I happen to think that one of the most wonderful gifts that one poet can give another is a little saffron.  Peter apparently agrees.

Posted by jbahr at 07:58 PM | Comments (4)

April 05, 2006

Flying As We Speak

I thought I would do that trick of Jordan's, where you see the great photo and come back all day to see if there will be some commentary to go with it.  While we're talking about Jordan, there's a excerpt clip here of his Million Poems show for your You-Tubing pleasure.

Posted by jbahr at 05:56 AM | Comments (0)

April 04, 2006

Lazy Bones

Anderson Cooper gives MSM another reason to be embarrassed:  "Any way you shape it, Congress won't be the same without the "Hammer." For some people, that's a good thing. But DeLay is one of those characters, who, love him or hate him, is a rich part of the American political process, one of those colorful figures whom history remembers."

Thanks to Paul Guest for telling Jeannine and me that we're going to be in Verse Daily this week.  I am always the last to know.  Am I on a roll or what?  My goal next month is Anecdote Daily.

All week I've been reading blogs where a blogger mentioned that he just deleted his last post, having come to his/her senses.  I didn't know we were allowed to do that.  Hmm.  I'll have to go back and look for places where I come off as a complete idiot.

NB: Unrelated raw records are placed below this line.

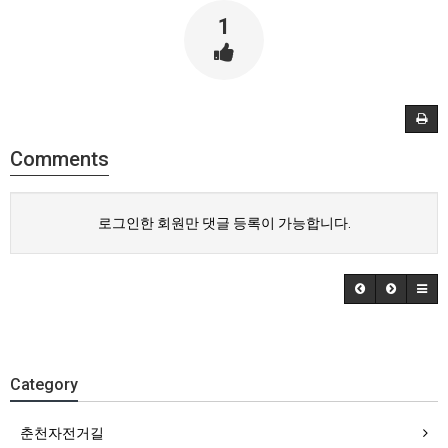
1
Comments
로그인한 회원만 댓글 등록이 가능합니다.
Category
춘천자전거길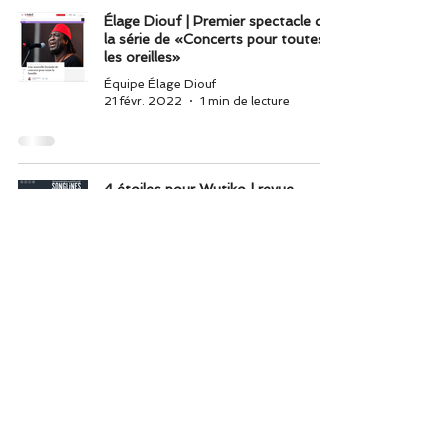
Élage Diouf | Premier spectacle de
la série de «Concerts pour toutes
les oreilles»
Équipe Élage Diouf
21 févr. 2022
1 min de lecture
4 étoiles pour Wutiko | revue
Songlines, par Nigel Williamson
Équipe Élage Diouf
10 févr. 2022
1 min de lecture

I'll be off to San Jose tomorrow for a day or two (I know, I've said that before).  It's my turn to buy the wine when I stay at Casa Paulsen.  One of these days, I need to take an extra day off and see a couple of fellow bloggers in the Bay Area. 

On the culinary front:  Lisa, I want to know more about red cabbage risotto and Laynie's roasted kale.  I received a Cook's Illustrated today.  Chinese vegetables are on the back, as if they're a genus or food group.  Sheesh.  Good recipes for Moroccan chicken, though, and which cuts to use for London Broil.  ("London Broil" is to cow meat what Chilean Sea Bass is to fish, a marketing term).

Joshua cracked me up commenting on Basic Instinct 2:  "This is the best movie ever. My cat can read. I am the King of France."  When I saw it was released, I thought "this will never work".  And is that gal with the cigarette the same one who was engaged to an athlete who recovered from cancer?  Oh, yeah, that was Sheryl Crow.  I'm always doing that.

NPR was running a segment on the Dada exhibit that is running at the National Gallery of Art.  One part of the story mentioned Tristan Tzara's formula for poetry, which involved cutting the words out of a newspaper article, shaking them in a bag, and "meticulously" transcribing them as they fell out randomly.  Sounds like low-tech frarf, doesn't it.  Of course, it's not a random process:  there's the institutional bias of the newspaper article's contents, the hand of Industry on the construction of the bag which affects the word-shuffling, ...  Excuse me while I go pee into a fountain.

Reb, Laurel and Danielle are mentioned in this review.  Kevin moves his blog and explains what an aquatarian is.  I wish Suzanne would drop by and start a garden for me.  Ange isn't all that bothered by the whole Bishop thing.